Stripping out content will still not be enough, however. We are still asking too much of the timetable if we add all that our report calls for, so we need to evolve a bigger change.

I applaud the Secretary of State’s desire to reset the relationship with the profession. We must allow teachers more flexibility on content and subjects. By all means specify big ideas, but lean on pedagogy for relevance and real-life problem-solving. That, in turn, requires reviewing and reinvesting in pre-service and in-service training, which is also good for retention.

We can also deploy technology better to support pedagogy—the ugly phrase PedTech. To do that, school leaders need good advice, and I would advocate repurposing Oak to be a new light-touch Becta. With less specificity in the curriculum, we should then align assessment, inspection outcomes and accountability to ensure an inclusive system that delivers for all children.

I, like the noble Lord, Lord Aberdare, am grateful to the Skills Builder Partnership for sharing the universal framework developed by Sir John Holman of basic, essential and technical skills. I commend it to your Lordships. Everything is underpinned by the basics of literacy, numeracy, digital and oracy. These should be studied all through and assessed across the curriculum, possibly with an approach more akin to competency-based music grading exams than to general exams at 16.

The basics are then built on by essential skills, sometimes called life skills, those highly transferrable skills that everyone needs to succeed in almost any job in life. The eight skills they specify are speaking, listening, problem solving, creativity, aiming high, staying positive, teamwork and leadership.

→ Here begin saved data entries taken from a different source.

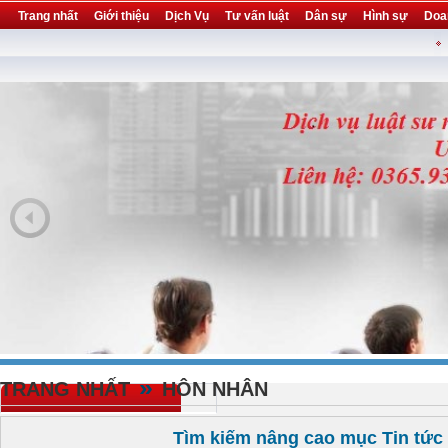
Trang nhất
Giới thiệu
Dịch Vụ
Tư vấn luật
Dân sự
Hình sự
Doa
Khuyến mại
Liên hệ
forum
utility
»
TRANG NHẤT
HÔN NHÂN
Tìm kiếm nâng cao mục Tin tức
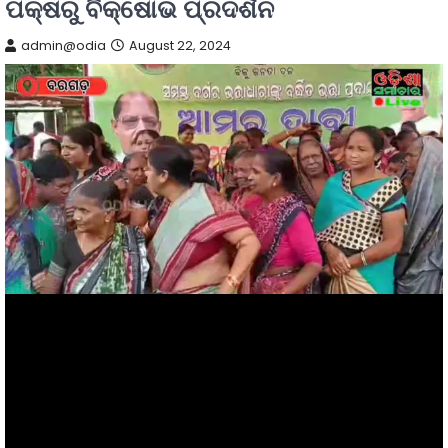
ପକ୍ଷରୁ ବିକ୍ଷୋଭ ପ୍ରଦର୍ଶନ
admin@odia
August 22, 2024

I suggest that these should largely be assessed through extended project-type qualifications and the nature of question items in traditional assessments that would be continued for technical skills and knowledge.

We should also think about modern foreign languages, music and sport being core to key stage 1, where the cognitive and physical development of young children would be enhanced by these subjects in particular. This would create a significant CPD requirement for primary teachers, but that should not lessen our ambition.

However we arrive at the right place in the curriculum, through prescription or through trust, we must shift the accountability away from the EBacc and Progress 8. I look forward to understanding better the Government’s thinking on school report cards as how we do that.

I am grateful to my noble friends for referencing my work on school inspections. I add only that we should quickly look to adjust the Ofsted inspection framework to focus on these basic and essential skills, plus more on personal development and leadership and governance, and less on the minutiae of the curriculum.

Finally, I want to say a little on the distorting effect of university admissions requirements on schools’ efforts to be inclusive. In an informal session, Sam Friedman reminded the committee of the dependencies in the system that all culminate in the desire for aspirant parents to get their children into a good university. There is nothing wrong with that, but it leads to a focus on A-levels above all other qualifications. Surely universities can do better in assessing the potential of students than paper and pen tests in hot sports halls every summer.

If we are to move to graded exams in literacy and numeracy when ready, extended project qualifications that play to the passions of pupils, and other exams more akin to GCSEs in a mix, we can move to a more portfolio approach, creating a passport for university admission and for work that includes learner profiles and micro-credentials.

There is a new Government, I hope resulting in less assessment at 16 but more assessment of the basics, more labour market relevance through essential skills and a system that is much more inclusive and relevant to every child, and both more rigorous and more joyful for both teachers and learners. I commend the report to the House.